Most DWIs involve the operation of a car, but DWI arrests are not specifically limited to only driving a car.
All over the U.S., courts have sentenced people to jail time, community service, or both for DWIs not involving an automobile. Section 20-138.1 of the North Carolina General Statutes defines "impaired driving" as driving any vehicle upon any vehicular area in the state. Nowhere in this statute explicitly states that it has to be a car.
Let’s take a look into Section 20-4.01(49) of the general statutes. This part of the statute defines the term "vehicle" as anything that can be used to transport people along roads. The only exceptions to this term are fixed-track vehicles (e.g. trains) and mobility devices (e.g. wheelchairs).
Regardless of how the vehicle is primarily used, the driver can still be charged with DWI under these circumstances. A tractor may not be designed to buzz along the Interstate, but it still carries the driver to places. At one time, you could also be charged with DWI on horseback, as it was with State v.
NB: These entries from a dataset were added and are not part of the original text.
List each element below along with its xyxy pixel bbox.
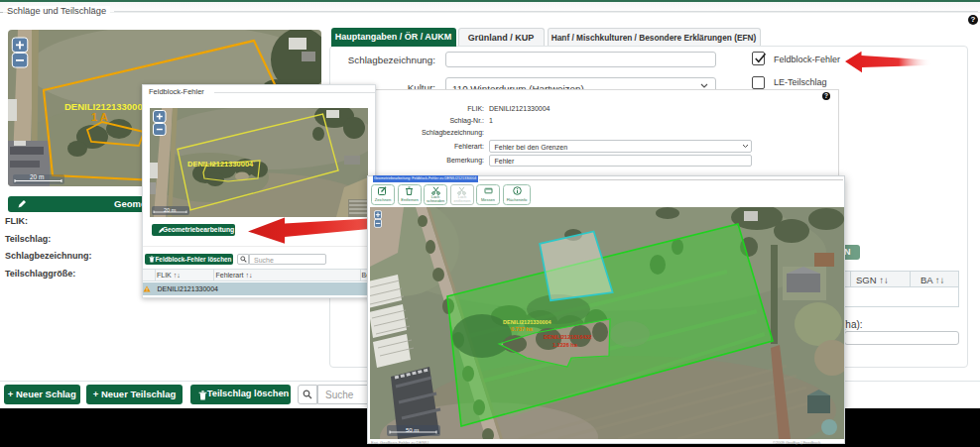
svg-text:50 m: 50 m — [406, 427, 419, 433]
svg-text:20 m: 20 m — [164, 207, 177, 213]
svg-text:0.737 ha: 0.737 ha — [511, 326, 534, 332]
svg-text:1 A: 1 A — [91, 111, 108, 123]
svg-text:DENILI2121330004: DENILI2121330004 — [503, 319, 552, 325]
svg-text:1.1226 ha: 1.1226 ha — [552, 342, 578, 348]
svg-text:DENILI2121330004: DENILI2121330004 — [187, 160, 254, 168]
svg-text:20 m: 20 m — [30, 173, 44, 180]
svg-text:DENILI2121816432: DENILI2121816432 — [544, 334, 592, 340]
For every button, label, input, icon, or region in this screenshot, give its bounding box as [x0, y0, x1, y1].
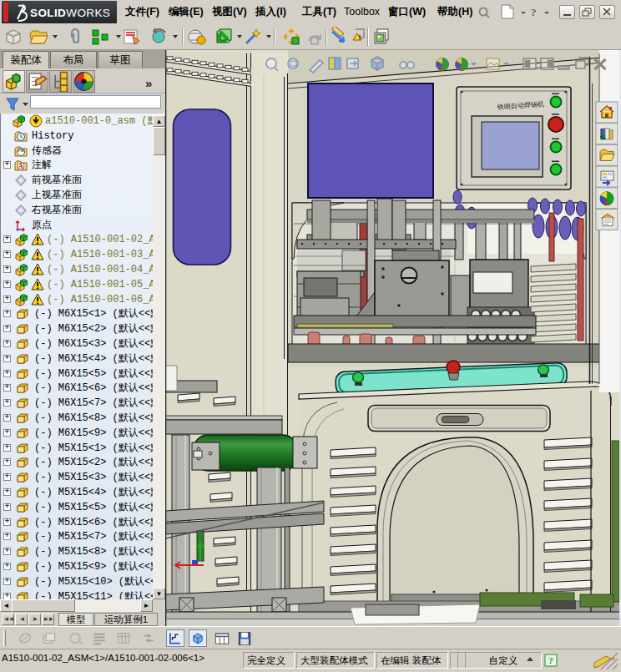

Dellinger, but subsequent amendments have removed horses and we are not aware of any group like MADHR (Mothers Against Drunk Horseback Riding).
However, this is just scratching the surface. It's not easy determining what vehicle meets the requirements for the legal definition of a "vehicle." For instance, you can't be charged with DWI on a vehicle "moved solely by human power" (Lewis v. Watson, 1948), but perhaps bicycles are within the scope of the law. When in doubt, call a cab instead.